You don’t have the correct planning permissions

When performing due diligence to review the property information, check that you have the relevant planning permission allowing use of the property as a dental practice. In some instances, this agreement may have expired and you will need to apply for an extension to this planning permission which, even if granted, could delay completion of the purchase by several weeks.

Your practice does not have the necessary CQC registration

When your finance is secured you must ensure that your practice has the necessary CQC registration in place as without it you cannot move towards completing the transaction. Delays can be caused in the event of the CQC registration still being in the name of the outgoing dental practitioner and not the purchaser. In more extreme cases, the CQC can impose financial penalties when a practice is not registered with it at all.

The CQC application process can take a minimum of 10 weeks so ensure your solicitor can assist you to draw up all the necessary contracts and agreements and give yourself plenty of time.

The seller is leaving to join a nearby practice

Patients can react in different ways to learning that the long-time principal dentist they admire is moving on.

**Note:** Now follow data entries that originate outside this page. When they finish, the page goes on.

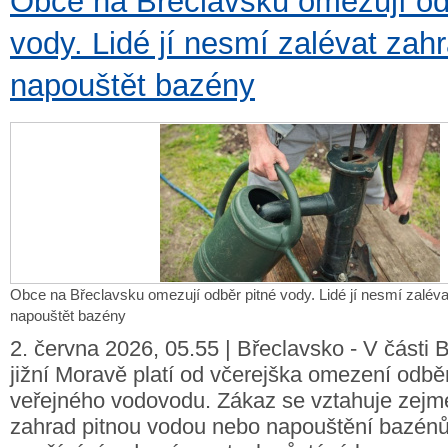
Obce na Břeclavsku omezují od
vody. Lidé jí nesmí zalévat zah
napouštět bazény
Obce na Břeclavsku omezují odběr pitné vody. Lidé jí nesmí zalév
napouštět bazény
2. června 2026, 05.55 | Břeclavsko - V části 
jižní Moravě platí od včerejška omezení odbě
veřejného vodovodu. Zákaz se vztahuje zejm
zahrad pitnou vodou nebo napouštění bazén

Patient numbers can be impacted adversely if the departing dentist is leaving to join a nearby practice and will become your new competitor! To avoid any nasty surprises, ask your solicitor to check that the seller will be contracted to the practice for a minimum of six months after the sale to assist in maintaining patient loyalty.

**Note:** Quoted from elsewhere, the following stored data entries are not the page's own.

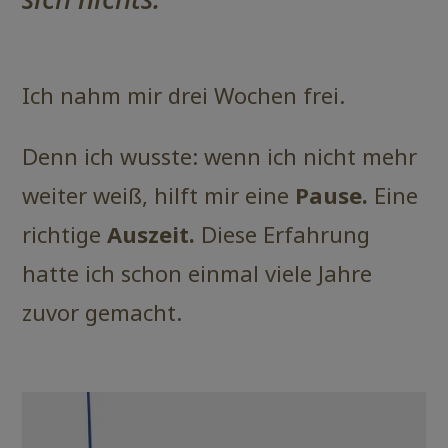
Ich nahm mir drei Wochen frei.
Denn ich wusste: wenn ich nicht mehr
weiter weiß, hilft mir eine
Pause.
Eine
richtige
Auszeit.
Diese Erfahrung
hatte ich schon einmal viele Jahre
zuvor gemacht.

The UDA target is incorrect

If purchasing an NHS practice, carefully inspect the NHS contract to make sure that the Primary Care Trust has not amended the terms and conditions. It could transpire that a few months after purchasing your practice you receive a breach notice from the NHS demanding a clawback due to the seller having underperformed before the sale was completed. If you have concerns about your UDA target, you can ask the seller to give an indemnity which is a promise to reimburse you (the buyer) for any loss for any breach of the NHS contract which occurred prior to completion.

When it comes to buying or selling a dental practice it’s vital that you work with specialist accountants, solicitors and financial providers who intrinsically understand the dental market to ensure the transaction process progresses as smoothly as possible.